Ruth schaute zu, wie er aß. Sein Appetit war schreckenerregend, aber er aß wenigstens manierlich. Er wußte immerhin mit Messer und Gabel umzugehen. Auch jetzt war Ruth noch ziemlich schweigsam. Dafür sprach die Gräfin ununterbrochen. Sie stellte hundert Fragen an Emich und wollte das Unmöglichste wissen. Wiegel warf nur zeitweilig eine Bemerkung in die Unterhaltung. Er sprach überhaupt nicht gern bei Tisch, weil ihn das in der Beobachtung seiner Diät störte. Er mußte immer etwas Besonderes genießen, das auf kleinen silbernen Schüsseln angerichtet wurde. Jedes Souper schloß für ihn mit sieben Backpflaumen – keiner mehr und weniger.

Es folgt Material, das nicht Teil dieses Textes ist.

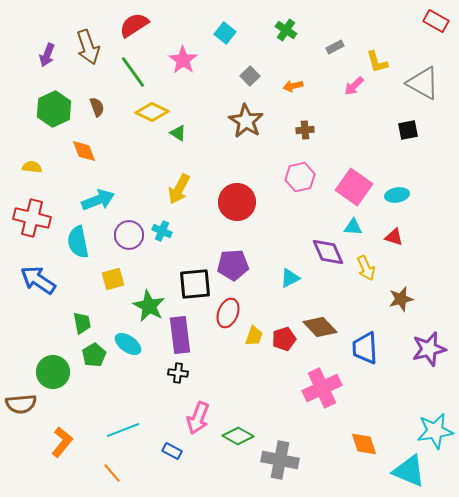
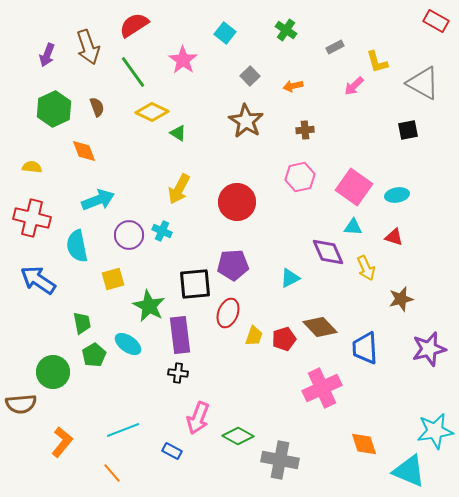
cyan semicircle at (78, 242): moved 1 px left, 4 px down
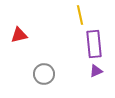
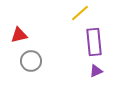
yellow line: moved 2 px up; rotated 60 degrees clockwise
purple rectangle: moved 2 px up
gray circle: moved 13 px left, 13 px up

Nach beendeter Tafel zog man sich noch auf eine Stunde in einen kleinen Salon zurück. Das war die Zeit, wo der Graf sich die Brille aufsetzte, um seine Kreuz-Zeitung zu lesen. Dabei mußte leise gesprochen werden. Die Komtesse empfahl sich gewöhnlich schon ziemlich früh, um auf ihr Zimmer zu gehen. Die Langeweile dieser gemeinsamen Abende machte sie nervös. Gräfin Irmela stickte und pflegte gegen zehn einzunicken. Sobald die Barockuhr auf dem Kamin halb elf schlug, erhob sich Wiegel, küßte seiner Frau die Hand und ging zu Bett.

Heut war es indessen ein wenig lebhafter als sonst. Der Graf ließ sich sogar herbei, einiges Interessante aus der Zeitung vorzulesen.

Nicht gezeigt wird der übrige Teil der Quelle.